Extracellular Vesicles MSCs Mesenchymal Stem Cells

1. Introduction

During the studies of the last two decades it has become clear that all cells of the various organs, and their extracellular vesicles (EVs), do not share the same states and functions. In all animal organs including man the tissues, abundant of common cells, include also small, specialized areas called stromas. In addition to some common cells, the stromas include cells of a special family, the mesenchymal stem cells (MSCs), characterized by peculiar properties, essential for the development of the organs and for the acquisition of their structure and critical functions.  The study of MSCs and EVs has revealed their extraordinary role in the therapy of many diseases. Moreover in cancers, considered some sort of pathological organs, stem cells are present in areas similar to stromas where they exhibit unique properties, essential for their existence and aggressive activities. Recent reviews, appeared in Biomedicines [1] and other Journals, have reported about the distinct mechanisms and effects induced by stem cells from normal organs and cancers. Important aspects of these processes are summarized in the present article.

2. Mesenchymal Stem Cells

Discovery of the stroma cells, started a few decades ago, was pursued in the following years, with identification of the peculiar MSC properties, including continuous self-replication and multidirectional differentiation. MSCs from different organs share many properties, however they are never identical. From the functional points of view, commonalities are frequent, heterogeneities rare but relevant.
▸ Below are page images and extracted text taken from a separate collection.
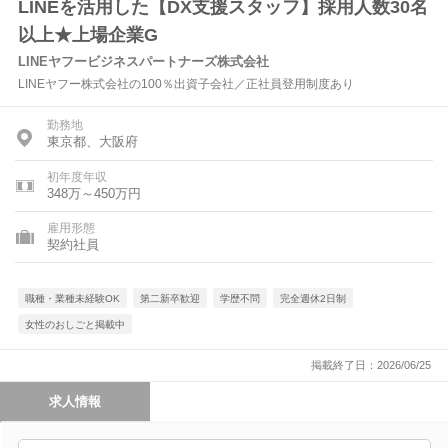
LINEを活用した【DX支援スタッフ】採用人数30名
以上★上場企業G
LINEヤフービジネスパートナーズ株式会社
LINEヤフー株式会社の100％出資子会社／正社員登用制度あり
勤務地
東京都、大阪府
初年度年収
348万～450万円
雇用形態
契約社員
職種・業種未経験OK
第二新卒歓迎
学歴不問
完全週休2日制
女性のおしごと掲載中
掲載終了日：2026/06/25
求人情報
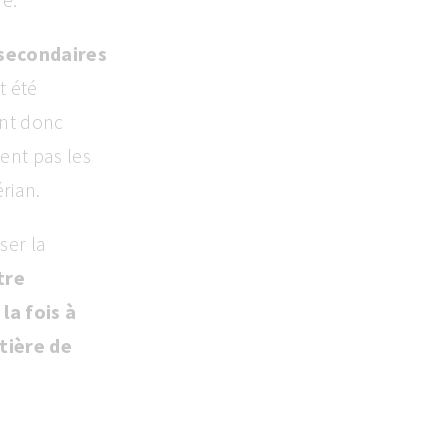
 secondaires
t été
ent donc
ent pas les
érian.
ser la
tre
la fois à
tière de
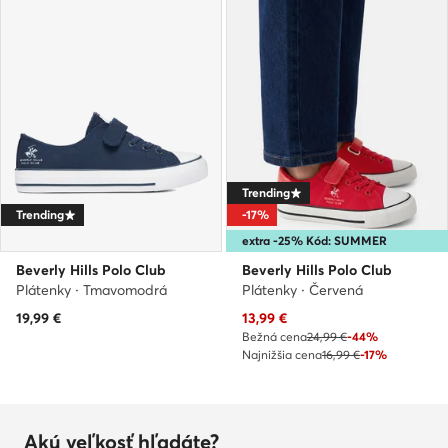
Trending
Trending
-17%
extra -25% Kód: SUMMER
Beverly Hills Polo Club
Beverly Hills Polo Club
Plátenky · Tmavomodrá
Plátenky · Červená
Aktuálna cena
19,99
€
13,99
€
Bežná cena
24,99 €
-44%
Najnižšia cena
16,99 €
-17%
Akú veľkosť hľadáte?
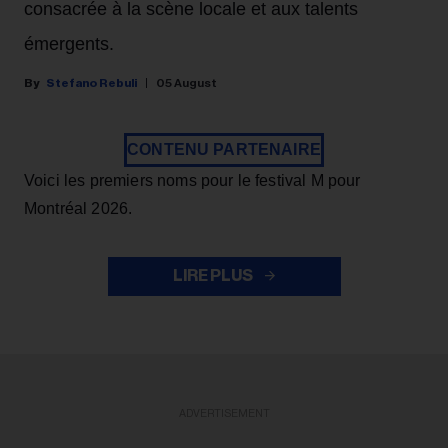
consacrée à la scène locale et aux talents
émergents.
Stefano Rebuli
05 August
CONTENU PARTENAIRE
Voici les premiers noms pour le festival M pour
Montréal 2026.
LIRE PLUS
ADVERTISEMENT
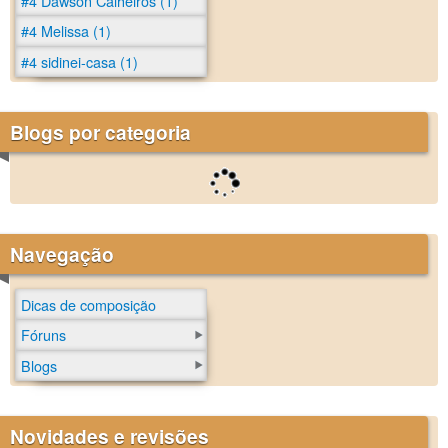
#4 Dawson Calheiros (1)
#4 Melissa (1)
#4 sidinei-casa (1)
Blogs por categoria
Navegação
Dicas de composição
Fóruns
Blogs
Novidades e revisões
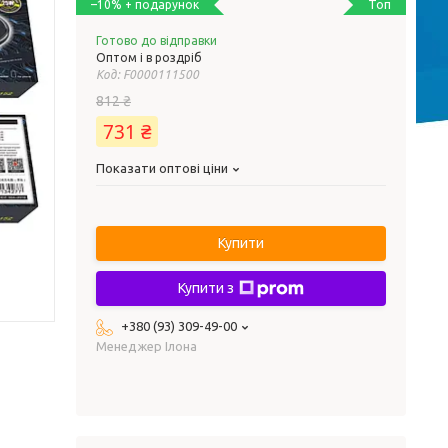
Топ
–10%
Готово до відправки
Оптом і в роздріб
Код:
F0000111500
812 ₴
731 ₴
Показати оптові ціни
Купити
Купити з
+380 (93) 309-49-00
Менеджер Ілона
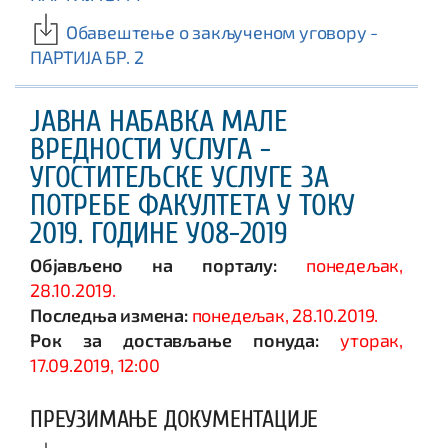
Обавештење о закљученом уговору -
ПАРТИЈА БР. 2
ЈАВНА НАБАВКА МАЛЕ
ВРЕДНОСТИ УСЛУГА -
УГОСТИТЕЉСКЕ УСЛУГЕ ЗА
ПОТРЕБЕ ФАКУЛТЕТА У ТОКУ
2019. ГОДИНЕ У08-2019
Објављено на порталу:
понедељак,
28.10.2019.
Последња измена:
понедељак, 28.10.2019.
Рок за достављање понуда:
уторак,
17.09.2019, 12:00
ПРЕУЗИМАЊЕ ДОКУМЕНТАЦИЈЕ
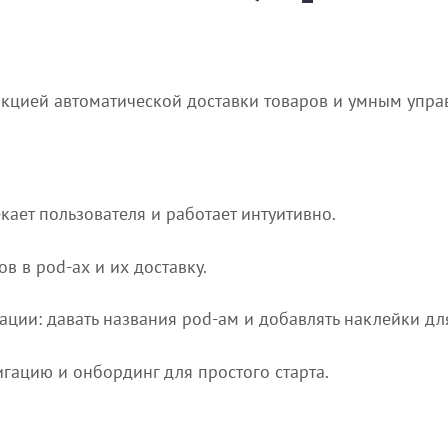
нкцией автоматической доставки товаров и умным упра
екает пользователя и работает интуитивно.
в в pod-ах и их доставку.
ации: давать названия pod-ам и добавлять наклейки дл
игацию и онбординг для простого старта.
Distinctions of diseases include manipulations of immunological processes and attenuations of inflammatory processes. These and many other properties, initially considered as simple curiosities, with time started to stimulate interest, initially because of their apparent functional similarity to recombinant proteins involved in bone and cartilage healing [2].

Shortly thereafter, additional results were obtained concerning local processes, such as self-renewal and repair of organs, followed by protective effects over diseases of lung, heart, kidney, brain, and many other organs [3][4][5]. Such effects were thought to start by paracrine fusions of MSCs to their specific target cells, locally reinforced by release of soluble and bioactive factors, such as cytokines and growth factors [6][7]. The identification, around 2010, of another potentially important process, secretion of EVs, suggested their possible participation in the effects of their parental cells, confirmed by results of experiments in which cells and vesicles were administered together [8][9].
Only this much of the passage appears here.